EXERCISE DIRECTIONS: For the listing below, how many lines contain the word "XXIII"? Answer with only that figure.

━━━━━━━━

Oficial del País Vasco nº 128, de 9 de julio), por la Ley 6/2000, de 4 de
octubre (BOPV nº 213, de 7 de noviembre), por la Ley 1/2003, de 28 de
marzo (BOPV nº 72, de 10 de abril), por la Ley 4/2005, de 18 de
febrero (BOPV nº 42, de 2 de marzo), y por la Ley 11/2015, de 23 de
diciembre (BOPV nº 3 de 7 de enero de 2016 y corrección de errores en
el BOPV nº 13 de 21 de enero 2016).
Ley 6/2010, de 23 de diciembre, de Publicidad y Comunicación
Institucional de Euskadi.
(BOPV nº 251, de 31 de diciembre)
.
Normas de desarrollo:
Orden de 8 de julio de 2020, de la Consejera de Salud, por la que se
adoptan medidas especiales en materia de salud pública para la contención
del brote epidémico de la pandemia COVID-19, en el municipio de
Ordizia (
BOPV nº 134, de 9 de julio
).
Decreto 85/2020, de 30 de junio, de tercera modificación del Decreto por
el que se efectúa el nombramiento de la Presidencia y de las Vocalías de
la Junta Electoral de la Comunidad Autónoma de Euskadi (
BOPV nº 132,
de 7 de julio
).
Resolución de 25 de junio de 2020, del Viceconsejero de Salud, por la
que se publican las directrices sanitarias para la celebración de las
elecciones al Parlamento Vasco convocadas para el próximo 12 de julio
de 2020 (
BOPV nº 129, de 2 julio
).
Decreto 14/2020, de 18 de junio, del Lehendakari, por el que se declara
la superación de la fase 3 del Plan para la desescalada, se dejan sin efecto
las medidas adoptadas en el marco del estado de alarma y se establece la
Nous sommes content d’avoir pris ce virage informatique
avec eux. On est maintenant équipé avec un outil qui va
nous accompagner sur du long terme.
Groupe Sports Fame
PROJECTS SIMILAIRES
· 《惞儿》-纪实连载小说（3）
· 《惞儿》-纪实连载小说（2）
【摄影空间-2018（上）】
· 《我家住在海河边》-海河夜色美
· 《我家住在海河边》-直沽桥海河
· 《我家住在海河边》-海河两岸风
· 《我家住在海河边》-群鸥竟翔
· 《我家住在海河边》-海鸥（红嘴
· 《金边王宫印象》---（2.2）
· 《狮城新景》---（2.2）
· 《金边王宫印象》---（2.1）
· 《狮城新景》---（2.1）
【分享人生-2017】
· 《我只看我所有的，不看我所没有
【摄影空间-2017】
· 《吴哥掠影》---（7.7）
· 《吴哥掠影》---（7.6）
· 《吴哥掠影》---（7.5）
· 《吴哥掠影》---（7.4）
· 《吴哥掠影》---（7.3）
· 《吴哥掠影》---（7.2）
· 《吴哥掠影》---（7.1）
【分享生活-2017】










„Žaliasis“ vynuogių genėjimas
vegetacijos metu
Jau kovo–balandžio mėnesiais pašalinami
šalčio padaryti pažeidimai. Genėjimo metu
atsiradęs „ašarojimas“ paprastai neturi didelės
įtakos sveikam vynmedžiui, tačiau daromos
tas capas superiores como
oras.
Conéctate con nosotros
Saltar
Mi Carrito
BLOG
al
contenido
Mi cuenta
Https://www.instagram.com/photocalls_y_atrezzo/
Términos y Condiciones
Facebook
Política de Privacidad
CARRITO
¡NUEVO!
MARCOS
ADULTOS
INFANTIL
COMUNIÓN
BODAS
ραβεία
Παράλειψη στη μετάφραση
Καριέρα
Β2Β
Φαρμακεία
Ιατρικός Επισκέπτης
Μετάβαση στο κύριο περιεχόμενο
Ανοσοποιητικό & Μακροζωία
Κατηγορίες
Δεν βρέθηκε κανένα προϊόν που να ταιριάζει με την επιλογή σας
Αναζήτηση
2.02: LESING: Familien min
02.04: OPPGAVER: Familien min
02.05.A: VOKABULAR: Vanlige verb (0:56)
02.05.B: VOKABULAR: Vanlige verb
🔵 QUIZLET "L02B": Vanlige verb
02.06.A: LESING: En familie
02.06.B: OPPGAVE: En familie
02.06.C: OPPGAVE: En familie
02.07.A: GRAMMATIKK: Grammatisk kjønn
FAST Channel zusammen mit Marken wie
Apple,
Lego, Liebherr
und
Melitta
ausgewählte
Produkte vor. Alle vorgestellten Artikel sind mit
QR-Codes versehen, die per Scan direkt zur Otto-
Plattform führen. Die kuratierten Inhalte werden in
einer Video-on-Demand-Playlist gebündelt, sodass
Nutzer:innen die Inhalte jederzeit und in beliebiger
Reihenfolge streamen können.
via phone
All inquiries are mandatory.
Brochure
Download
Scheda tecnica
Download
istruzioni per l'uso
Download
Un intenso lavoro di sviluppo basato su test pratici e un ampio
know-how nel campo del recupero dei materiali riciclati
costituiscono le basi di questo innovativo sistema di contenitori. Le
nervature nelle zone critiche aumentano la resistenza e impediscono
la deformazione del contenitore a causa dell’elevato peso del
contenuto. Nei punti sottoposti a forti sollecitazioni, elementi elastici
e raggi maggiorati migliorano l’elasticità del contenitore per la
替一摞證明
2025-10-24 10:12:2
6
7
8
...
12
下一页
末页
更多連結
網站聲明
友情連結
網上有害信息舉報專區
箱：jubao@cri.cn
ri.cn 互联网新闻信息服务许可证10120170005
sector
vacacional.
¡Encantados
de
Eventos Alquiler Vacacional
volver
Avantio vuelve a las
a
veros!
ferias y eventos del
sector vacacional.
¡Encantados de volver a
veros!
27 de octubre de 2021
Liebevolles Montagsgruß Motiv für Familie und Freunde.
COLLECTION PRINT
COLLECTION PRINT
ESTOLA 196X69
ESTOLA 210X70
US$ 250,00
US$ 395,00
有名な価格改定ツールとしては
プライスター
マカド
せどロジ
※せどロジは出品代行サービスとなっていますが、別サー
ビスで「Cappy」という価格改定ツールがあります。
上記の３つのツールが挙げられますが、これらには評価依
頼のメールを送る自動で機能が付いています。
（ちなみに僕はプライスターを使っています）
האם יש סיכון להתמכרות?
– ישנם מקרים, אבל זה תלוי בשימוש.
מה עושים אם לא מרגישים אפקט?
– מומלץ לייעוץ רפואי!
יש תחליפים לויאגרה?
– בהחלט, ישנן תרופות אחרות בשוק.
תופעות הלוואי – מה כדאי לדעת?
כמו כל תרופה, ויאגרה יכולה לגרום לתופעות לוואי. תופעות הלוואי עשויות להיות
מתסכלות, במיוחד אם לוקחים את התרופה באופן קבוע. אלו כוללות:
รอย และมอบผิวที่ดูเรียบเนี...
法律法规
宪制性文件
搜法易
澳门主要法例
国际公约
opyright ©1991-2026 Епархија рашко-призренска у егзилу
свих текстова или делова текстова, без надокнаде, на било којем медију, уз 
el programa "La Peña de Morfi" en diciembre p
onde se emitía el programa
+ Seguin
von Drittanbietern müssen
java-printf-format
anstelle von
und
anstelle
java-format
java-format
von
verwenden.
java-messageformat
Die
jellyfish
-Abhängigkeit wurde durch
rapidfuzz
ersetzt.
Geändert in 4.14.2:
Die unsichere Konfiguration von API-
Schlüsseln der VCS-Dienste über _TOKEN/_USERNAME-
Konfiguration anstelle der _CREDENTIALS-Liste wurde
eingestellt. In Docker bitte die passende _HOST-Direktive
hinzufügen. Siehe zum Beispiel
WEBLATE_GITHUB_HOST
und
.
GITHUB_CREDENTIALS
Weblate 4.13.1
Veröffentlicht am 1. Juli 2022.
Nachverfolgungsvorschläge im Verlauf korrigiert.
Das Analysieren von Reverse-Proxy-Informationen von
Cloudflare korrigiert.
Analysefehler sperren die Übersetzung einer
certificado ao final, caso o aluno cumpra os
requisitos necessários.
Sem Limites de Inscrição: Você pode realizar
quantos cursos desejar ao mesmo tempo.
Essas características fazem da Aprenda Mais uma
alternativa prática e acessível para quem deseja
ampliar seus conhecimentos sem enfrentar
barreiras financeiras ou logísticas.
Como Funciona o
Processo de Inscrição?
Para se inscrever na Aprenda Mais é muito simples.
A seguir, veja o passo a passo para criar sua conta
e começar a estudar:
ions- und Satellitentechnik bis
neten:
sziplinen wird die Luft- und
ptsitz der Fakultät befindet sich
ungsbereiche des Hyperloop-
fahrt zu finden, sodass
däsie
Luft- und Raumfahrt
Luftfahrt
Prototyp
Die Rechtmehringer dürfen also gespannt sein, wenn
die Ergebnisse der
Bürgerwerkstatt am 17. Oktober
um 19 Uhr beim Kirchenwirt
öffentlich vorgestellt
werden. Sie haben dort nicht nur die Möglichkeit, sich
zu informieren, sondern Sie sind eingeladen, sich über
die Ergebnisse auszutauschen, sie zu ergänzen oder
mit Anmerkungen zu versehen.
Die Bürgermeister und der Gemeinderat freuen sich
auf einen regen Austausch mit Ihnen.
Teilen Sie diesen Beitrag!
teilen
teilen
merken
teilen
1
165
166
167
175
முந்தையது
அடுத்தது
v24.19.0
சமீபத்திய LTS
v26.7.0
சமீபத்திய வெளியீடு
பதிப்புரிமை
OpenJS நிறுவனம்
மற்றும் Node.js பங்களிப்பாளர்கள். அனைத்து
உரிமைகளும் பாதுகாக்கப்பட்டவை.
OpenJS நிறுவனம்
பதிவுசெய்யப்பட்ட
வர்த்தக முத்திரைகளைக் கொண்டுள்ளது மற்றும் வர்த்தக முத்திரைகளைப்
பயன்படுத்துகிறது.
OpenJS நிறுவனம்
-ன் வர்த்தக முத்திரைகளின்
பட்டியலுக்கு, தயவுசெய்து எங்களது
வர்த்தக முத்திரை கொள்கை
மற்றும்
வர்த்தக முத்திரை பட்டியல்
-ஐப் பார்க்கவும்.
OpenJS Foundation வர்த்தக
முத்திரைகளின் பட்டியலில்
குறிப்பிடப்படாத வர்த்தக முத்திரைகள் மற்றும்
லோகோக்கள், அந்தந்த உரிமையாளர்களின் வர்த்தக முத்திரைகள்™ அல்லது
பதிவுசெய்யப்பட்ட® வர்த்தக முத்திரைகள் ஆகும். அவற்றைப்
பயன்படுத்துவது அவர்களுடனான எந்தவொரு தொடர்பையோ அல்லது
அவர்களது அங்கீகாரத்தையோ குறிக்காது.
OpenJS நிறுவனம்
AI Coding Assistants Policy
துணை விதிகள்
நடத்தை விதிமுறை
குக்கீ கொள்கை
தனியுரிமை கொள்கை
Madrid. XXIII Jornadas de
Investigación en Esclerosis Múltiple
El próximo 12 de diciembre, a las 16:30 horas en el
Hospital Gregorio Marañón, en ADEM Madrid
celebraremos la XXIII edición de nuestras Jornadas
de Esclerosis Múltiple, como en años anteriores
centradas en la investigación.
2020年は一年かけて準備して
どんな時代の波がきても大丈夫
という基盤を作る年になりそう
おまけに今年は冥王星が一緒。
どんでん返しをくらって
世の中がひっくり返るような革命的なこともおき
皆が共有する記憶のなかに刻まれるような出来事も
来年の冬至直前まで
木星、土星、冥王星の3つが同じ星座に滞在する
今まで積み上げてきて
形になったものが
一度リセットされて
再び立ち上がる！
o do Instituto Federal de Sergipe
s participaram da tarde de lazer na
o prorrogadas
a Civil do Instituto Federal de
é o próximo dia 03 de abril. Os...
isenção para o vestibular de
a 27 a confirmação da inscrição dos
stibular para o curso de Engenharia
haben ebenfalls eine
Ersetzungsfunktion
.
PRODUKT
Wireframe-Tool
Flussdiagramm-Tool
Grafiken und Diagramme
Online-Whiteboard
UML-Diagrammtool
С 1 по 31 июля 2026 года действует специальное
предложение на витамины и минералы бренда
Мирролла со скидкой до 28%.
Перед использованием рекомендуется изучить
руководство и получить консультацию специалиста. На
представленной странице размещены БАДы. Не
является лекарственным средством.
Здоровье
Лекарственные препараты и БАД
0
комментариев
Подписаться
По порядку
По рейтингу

━━━━━━━━

RESULT FOR THIS TASK: 2